GET THE APP

Predicting Postoperative Nausea and Vomiting Under Patient-Controlled Analgesia Medication: A Study of Machine Learning Approaches

Primary Health Care: Open Access

ISSN - 2167-1079

Research Article - (2017) Volume 7, Issue 3

Predicting Postoperative Nausea and Vomiting Under Patient-Controlled Analgesia Medication: A Study of Machine Learning Approaches

Yuh-Jyh H1*, Jia-Ying S1 and Tien-Hsiung K2
1Institute of Biomedical Engineering, National Chiao Tung University, Taiwan
2Department of Anesthesiology, Changhua Christian Hospital, Taiwan
*Corresponding Author: Yuh-Jyh H, Institute of Biomedical Engineering, National Chiao Tung University, Taiwan, Tel: 886 3 571 2121 Email:

Abstract

In addition to pain, nausea and vomiting persist as the most frequent complaints of patients receiving patientcontrolled analgesia (PCA) after surgery.
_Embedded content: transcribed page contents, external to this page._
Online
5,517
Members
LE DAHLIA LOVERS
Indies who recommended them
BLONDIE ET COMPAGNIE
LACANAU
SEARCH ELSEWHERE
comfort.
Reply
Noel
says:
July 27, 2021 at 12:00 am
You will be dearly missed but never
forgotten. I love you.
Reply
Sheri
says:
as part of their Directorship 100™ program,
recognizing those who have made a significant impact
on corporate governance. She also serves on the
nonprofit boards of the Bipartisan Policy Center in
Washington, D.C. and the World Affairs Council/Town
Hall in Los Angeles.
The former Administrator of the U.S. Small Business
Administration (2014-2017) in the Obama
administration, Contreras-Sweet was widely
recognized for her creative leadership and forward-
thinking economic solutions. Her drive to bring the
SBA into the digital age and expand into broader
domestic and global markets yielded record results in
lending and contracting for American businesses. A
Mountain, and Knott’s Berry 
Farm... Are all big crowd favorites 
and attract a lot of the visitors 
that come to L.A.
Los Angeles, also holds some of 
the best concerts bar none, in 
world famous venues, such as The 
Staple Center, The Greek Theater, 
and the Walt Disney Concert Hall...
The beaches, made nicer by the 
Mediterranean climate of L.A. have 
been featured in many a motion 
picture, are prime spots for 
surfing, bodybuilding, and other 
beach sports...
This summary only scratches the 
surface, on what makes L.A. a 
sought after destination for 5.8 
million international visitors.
Many patients find postoperative nausea and vomiting (PONV) even more distressing than postoperative pain. Though many studies have evaluated the correlation of patient characteristics with PONV and identified several risk factors, there is little research into constructing models for PONV prediction. In this study, we proposed to analyze patient behaviors and apply machine learning methods to PONV prediction. We evaluated different learning algorithms, and investigated several data preprocessing techniques. We performed a thorough comparative study of machine learning techniques, and the experimental results suggest the application of machine learning to PONV prediction is feasible and promising.

Keywords: PONV (post-operative nausea and vomiting), PCA (patient-controlled analgesia), Machine learning, PCA demand behaviors, Feature selection, Data cleaning

Introduction

With the advance of medical science, people have gradually become aware of the importance of pain management because pain can negatively affect quality of health care and even do more harm than an illness itself when it becomes intolerable. According to the studies, PCA (patient-controlled analgesia) is one of the most effective techniques for postoperative analgesia [1,2].
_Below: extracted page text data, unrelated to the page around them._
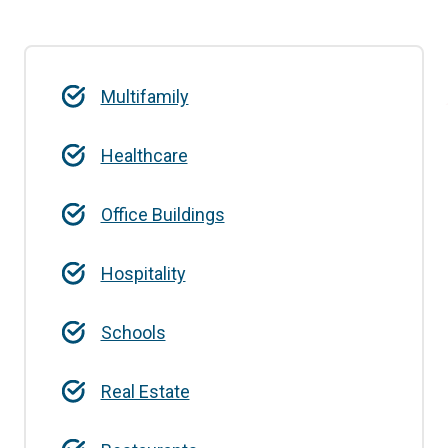
Multifamily
Healthcare
Office Buildings
Hospitality
Schools
Real Estate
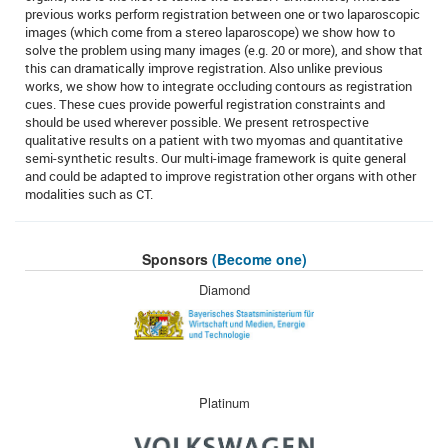
previous works perform registration between one or two laparoscopic
images (which come from a stereo laparoscope) we show how to
solve the problem using many images (e.g. 20 or more), and show that
this can dramatically improve registration. Also unlike previous
works, we show how to integrate occluding contours as registration
cues. These cues provide powerful registration constraints and
should be used wherever possible. We present retrospective
qualitative results on a patient with two myomas and quantitative
semi-synthetic results. Our multi-image framework is quite general
and could be adapted to improve registration other organs with other
modalities such as CT.
Sponsors
(Become one)
Diamond
Platinum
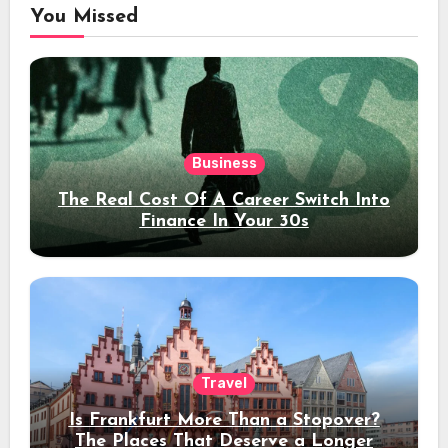
You Missed
Business
The Real Cost Of A Career Switch Into
Finance In Your 30s
Travel
Is Frankfurt More Than a Stopover?
The Places That Deserve a Longer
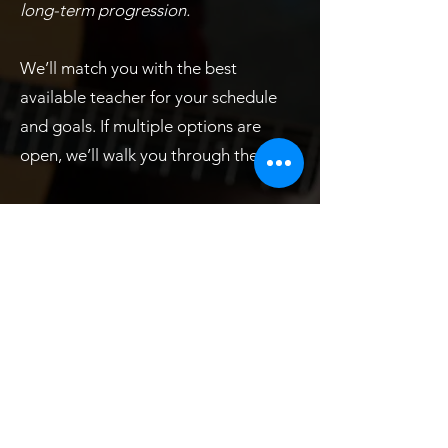
long-term progression.
We’ll match you with the best
available teacher for your schedule
and goals. If multiple options are
open, we’ll walk you through them.
Inclusions / Calendar
We only charge for classes. No
registration fees, recital fees, late
payment fees, etc. A fair approach to
pricing:
VYCo adamantly believes in prorated
lesson rates at a consistent hourly
basis, and refuses to profit off the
Despite the fact that IV-PCA (Intravenous PCA) has been widely used in hospitals for its effectiveness and safety as acute postoperative pain management, PCA also usually entails (PONV) post-operative nausea and vomiting that complicates recovery from surgery and decreases patient satisfaction [3,4]. In some studies patients were, on average, willing to pay extra $56 to avoid PONV; the figure increased to $73 and $100 in patients who had experienced postoperative nausea or vomiting, respectively [5,6].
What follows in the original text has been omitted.